The program behavior is controller by the command line inputs. There are seven types of possible behaviors :
-
Image producer : The image producer takes an image as a -file attribute, encode it as a base64 string and process to send the picture to the image topic.
-
Image consumer : The image consumer read the messages on the image topic and decode the data to save the file to a predefined destination.
-
Classifier producer : The classifier producer takes the classifier as a -file attribute input, encode it as a base64 string and send the data to the classifier topic.
-
Classifier consumer : The classifier consumer define the same behavior as the image consumer.
-
Video producer : The video producer is using OpenCV to record a video stream. The webcam url is specified as the -camurl attribute and the -camid define the ID of the camera under which the frames will be seen. Each frame is decomposed as a opencv Mat object (a tensor of tridimensionnal data). The rows and columns are extracted as well as the timestamp and the frame data. Those informations are put into a json object composed of the rows, columns, data, cameraId and timestamp then compressed using the gzip algorithm. The data is then sent to the video stream topic.
-
Video consumer : The video consumer, as opposed to it's name, consume a string resulting from the main squeezeFace program, following the processing of the sent frame. The string describes the result of the process such as an authorized face detected or no. It read from the video-result topic.
The sent frames are all to be 600x480 or smaller as bigger pictures introduce a latency. All consumers should include the -groupId as a commandline attribute.
The command line parameters are :
- -type : image-producer, image-consumer, classifier-consumer, classifier-producer, video-producer, video-consumer
- -brokers : default is localhost:9092
- -file : The file path of the file to be sent. Either an image or the classifier.
- -camid : optional. The default value is testCam
- -camurl : optional.
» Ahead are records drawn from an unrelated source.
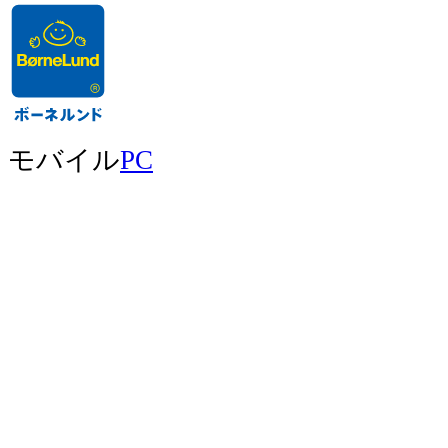
モバイル
PC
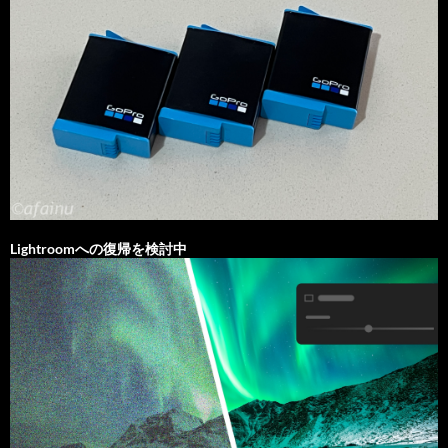
Lightroomへの復帰を検討中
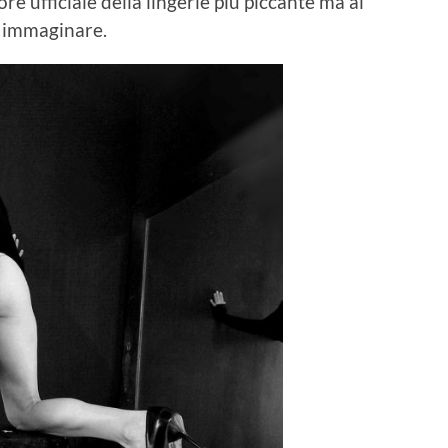
ore ufficiale della lingerie più piccante ma al
a immaginare.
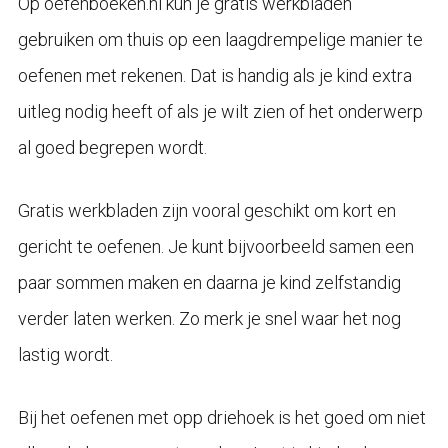
Op oefenboeken.nl kun je gratis werkbladen
gebruiken om thuis op een laagdrempelige manier te
oefenen met rekenen. Dat is handig als je kind extra
uitleg nodig heeft of als je wilt zien of het onderwerp
al goed begrepen wordt.
Gratis werkbladen zijn vooral geschikt om kort en
gericht te oefenen. Je kunt bijvoorbeeld samen een
paar sommen maken en daarna je kind zelfstandig
verder laten werken. Zo merk je snel waar het nog
lastig wordt.
Bij het oefenen met opp driehoek is het goed om niet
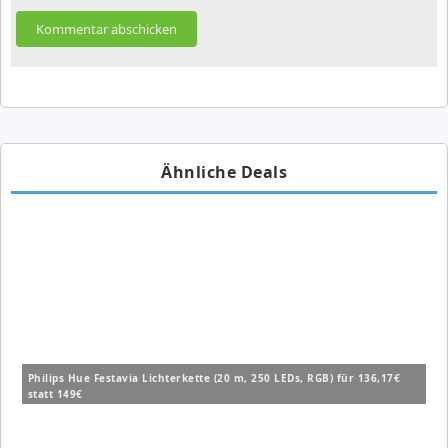
Ähnliche Deals
Philips Hue Festavia Lichterkette (20 m, 250 LEDs, RGB) für 136,17€
statt 149€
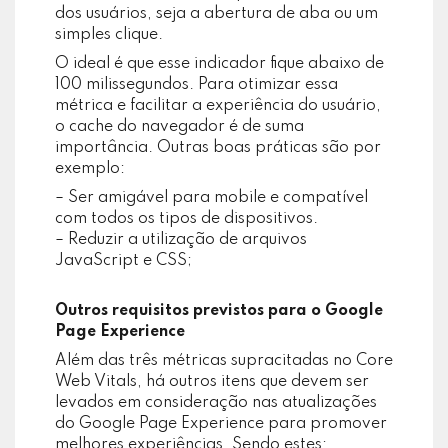
dos usuários, seja a abertura de aba ou um
simples clique.
O ideal é que esse indicador fique abaixo de
100 milissegundos. Para otimizar essa
métrica e facilitar a experiência do usuário,
o cache do navegador é de suma
importância. Outras boas práticas são por
exemplo:
– Ser amigável para mobile e compatível
com todos os tipos de dispositivos.
– Reduzir a utilização de arquivos
JavaScript e CSS;
Outros requisitos previstos para o Google
Page Experience
Além das três métricas supracitadas no Core
Web Vitals, há outros itens que devem ser
levados em consideração nas atualizações
do Google Page Experience para promover
melhores experiências. Sendo estes:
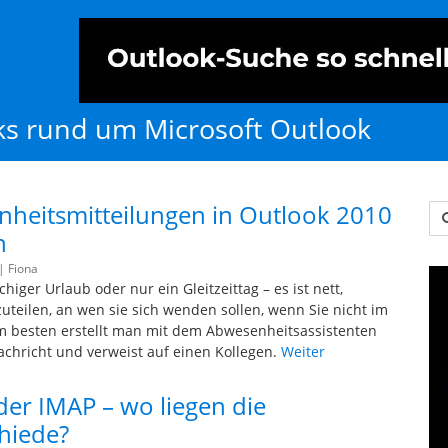
cks rund um Microsoft Outlook
heitsmitteilungen in Outlook 2010
Us
n
 |
Fiona
ger Urlaub oder nur ein Gleitzeittag – es ist nett,
uteilen, an wen sie sich wenden sollen, wenn Sie nicht im
m besten erstellt man mit dem Abwesenheitsassistenten
achricht und verweist auf einen Kollegen.
Weiter
er IMAP – wo liegen die
hiede?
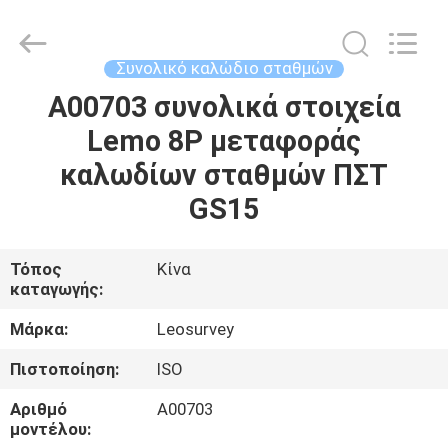
Leo
Survey
Instrument
Co.,Ltd.
All
Συνολικό καλώδιο σταθμών
Rights
Reserved.
A00703 συνολικά στοιχεία
ΣΠΊΤΙ
Lemo 8P μεταφοράς
ΠΡΟΪΌΝΤΑ
καλωδίων σταθμών ΠΣΤ
GS15
ΠΕΡΊΠΟΥ
ΕΜΕΊΣ
Τόπος
Κίνα
καταγωγής:
ΓΎΡΟΣ
Μάρκα:
Leosurvey
ΕΡΓΟΣΤΑΣΊΩΝ
Πιστοποίηση:
ISO
Αριθμό
A00703
ΠΟΙΟΤΙΚΌΣ
μοντέλου:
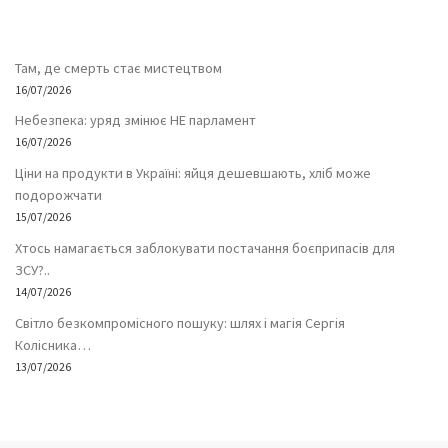
Там, де смерть стає мистецтвом
16/07/2026
Небезпека: уряд змінює НЕ парламент
16/07/2026
Ціни на продукти в Україні: яйця дешевшають, хліб може
подорожчати
15/07/2026
Хтось намагається заблокувати постачання боєприпасів для
ЗСУ?..
14/07/2026
Світло безкомпромісного пошуку: шлях і магія Сергія
Колісника…
13/07/2026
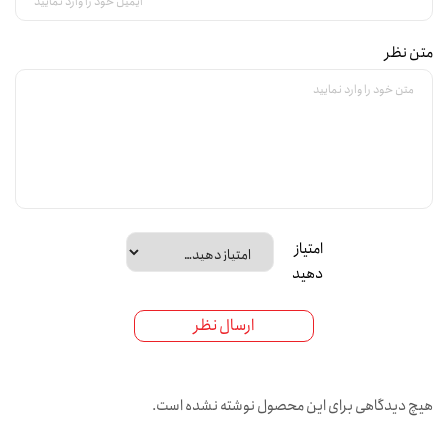
متن نظر
امتیاز
دهید
ارسال نظر
هیچ دیدگاهی برای این محصول نوشته نشده است.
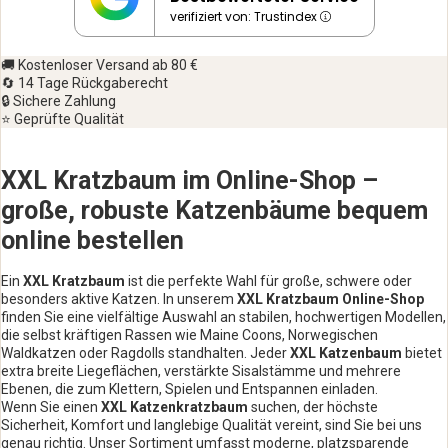
verifiziert von: Trustindex
🚚 Kostenloser Versand ab 80 €
🔄 14 Tage Rückgaberecht
🔒 Sichere Zahlung
⭐ Geprüfte Qualität
XXL Kratzbaum im Online-Shop –
große, robuste Katzenbäume bequem
online bestellen
Ein
XXL Kratzbaum
ist die perfekte Wahl für große, schwere oder
besonders aktive Katzen. In unserem
XXL Kratzbaum Online-Shop
finden Sie eine vielfältige Auswahl an stabilen, hochwertigen Modellen,
die selbst kräftigen Rassen wie Maine Coons, Norwegischen
Waldkatzen oder Ragdolls standhalten. Jeder
XXL Katzenbaum
bietet
extra breite Liegeflächen, verstärkte Sisalstämme und mehrere
Ebenen, die zum Klettern, Spielen und Entspannen einladen.
Wenn Sie einen
XXL Katzenkratzbaum
suchen, der höchste
Sicherheit, Komfort und langlebige Qualität vereint, sind Sie bei uns
genau richtig. Unser Sortiment umfasst moderne, platzsparende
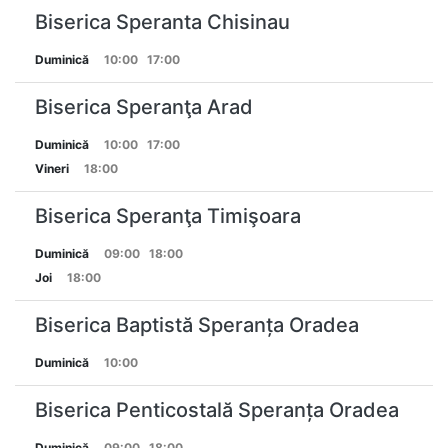
Biserica Speranta Chisinau
Duminică
10:00
17:00
Biserica Speranţa Arad
Duminică
10:00
17:00
Vineri
18:00
Biserica Speranţa Timişoara
Duminică
09:00
18:00
Joi
18:00
Biserica Baptistă Speranța Oradea
Duminică
10:00
Biserica Penticostală Speranța Oradea
Duminică
09:00
18:00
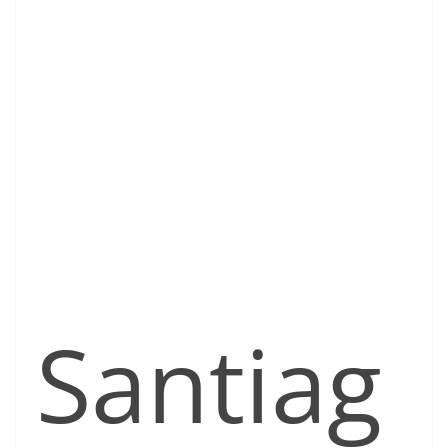
Santiag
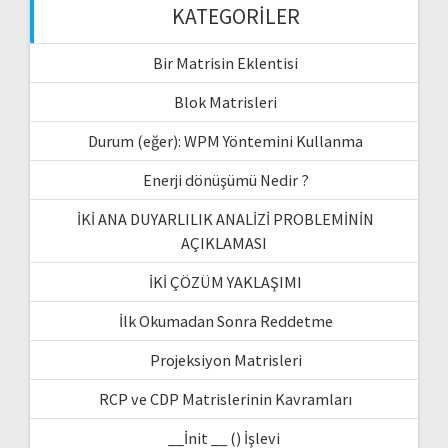
KATEGORILER
Bir Matrisin Eklentisi
Blok Matrisleri
Durum (eğer): WPM Yöntemini Kullanma
Enerji dönüşümü Nedir ?
İKİ ANA DUYARLILIK ANALİZİ PROBLEMİNİN
AÇIKLAMASI
İKİ ÇÖZÜM YAKLAŞIMI
İlk Okumadan Sonra Reddetme
Projeksiyon Matrisleri
RCP ve CDP Matrislerinin Kavramları
__İnit __ () İşlevi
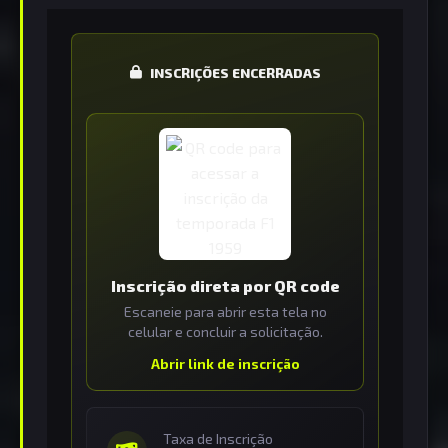
INSCRIÇÕES ENCERRADAS
Inscrição direta por QR code
Escaneie para abrir esta tela no
celular e concluir a solicitação.
Abrir link de inscrição
Taxa de Inscrição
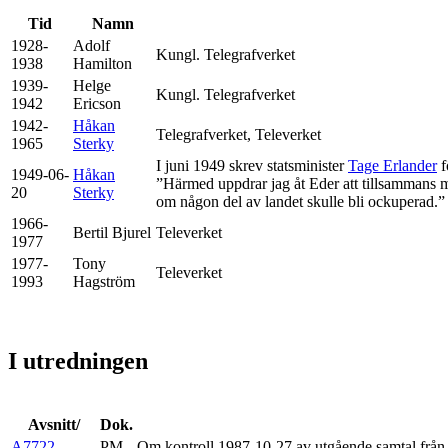
Tid
Namn
1928-
Adolf
Kungl. Telegrafverket
1938
Hamilton
1939-
Helge
Kungl. Telegrafverket
1942
Ericson
1942-
Håkan
Telegrafverket, Televerket
1965
Sterky
I juni 1949 skrev statsminister
Tage Erlander
f
1949-06-
Håkan
”Härmed uppdrar jag åt Eder att tillsammans m
20
Sterky
om någon del av landet skulle bli ockuperad.”
1966-
Bertil Bjurel
Televerket
1977
1977-
Tony
Televerket
1993
Hagström
I utredningen
Avsnitt/
Dok.
A7722
PM
Om kontroll 1987-10-27 av utgående samtal från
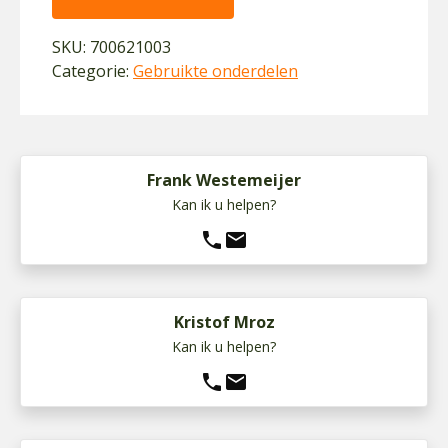
SKU:
700621003
Categorie:
Gebruikte onderdelen
Frank Westemeijer
Kan ik u helpen?
phone
mail
Kristof Mroz
Kan ik u helpen?
phone
mail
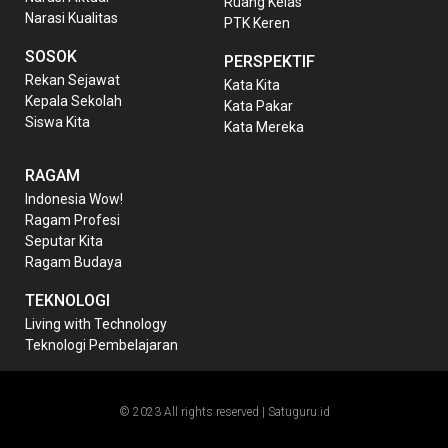
Ruang Kelas
Narasi Kualitas
PTK Keren
SOSOK
PERSPEKTIF
Rekan Sejawat
Kata Kita
Kepala Sekolah
Kata Pakar
Siswa Kita
Kata Mereka
RAGAM
Indonesia Wow!
Ragam Profesi
Seputar Kita
Ragam Budaya
TEKNOLOGI
Living with Technology
Teknologi Pembelajaran
© 2023 All rights reserved | Satuguru.id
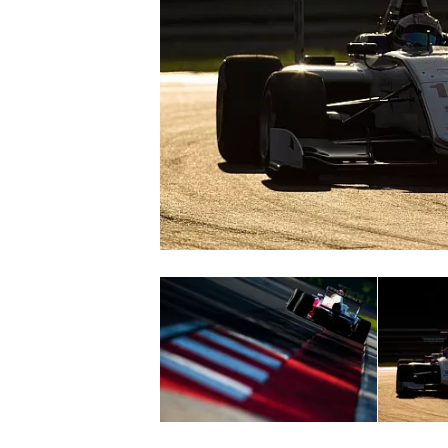
MONOPOSTO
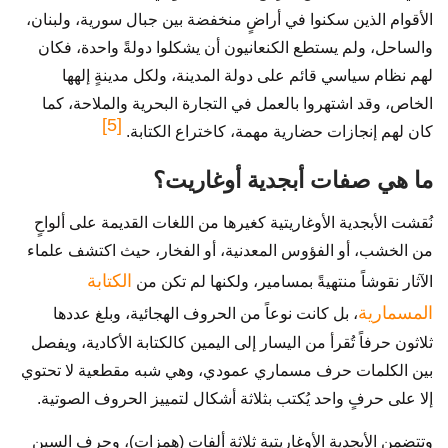
الأقوام الذين سكنوا في أراضٍ منخفضة بين جبال سورية، ولبنان،
والساحل، ولم يستطع الكنعانيون أن يشكلوا دولةً واحدة، فكان
لهم نظام سياسي قائم على دولة المدينة، ولكل مدينةٍ إلهها
الخاص، وقد اشتهروا بالعمل في التجارة البحرية والملاحة، كما
[5]
كان لهم إنجازات حضارية مهمة، كاختراع الكتابة.
ما هي صفات أبجدية أوغاريت؟
نُقشت الأبجدية الأوغاريتية كغيرها من اللغات القديمة على ألواحٍ
من الخشب، أو الفؤوس المعدنية، أو الفخار، حيث اكتشف علماء
الكتابة
الآثار نقوشاً منتهيةً بمسامير، ولكنها لم تكن من
المسمارية
، بل كانت نوعاً من الحروف الهجائية، وبلغ عددها
ثلاثون حرفاً تُقرأ من اليسار إلى اليمين كالكتابة الأكادية، ويفصل
بين الكلمات حرف مسماري عمودي، وهي شبه مقطعية لا تحتوي
إلا على حرفٍ واحد يُكتب بثلاثة أشكال لتمييز الحروف الصوتية.
وتتضمن الأبجدية الأوغاريتية ثلاثة ألفات (همزات)، وحرف السين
The default value is 0
- -groupid : if the program is acting as a consumer, this option is required
The topic to be created are :
- training-img-topic
- classifier-pkl-topic
- video-result-topic
- video-stream-topic
The provided script initKafka.sh takes the Kafka path as argument and do all the dirty job such as starting the broker and creating the topics, deleting them and shutting down the server. The second argument should either be start, delete or shutdown. The kafka broker should be launched with the provided configuration file.
The kafkaLimit script is to be launched in background on critically limited systems to automatically remove the logs taking too much space.
Initiate the video consumer if you are using the server treatment. Always initiate the classifier producer if you are planning to handle new faces.
Problem at jar generation : main class not declared Solution : Move META-INF folder from /java to /resources
If the kafka broker doesn't start, the zookeeper is probably in fault, or the server IP in the configuration file. Also use du -sh /tmp/kafka-logs/* to check if the logs are taking too much space which may be causing kafka to fail.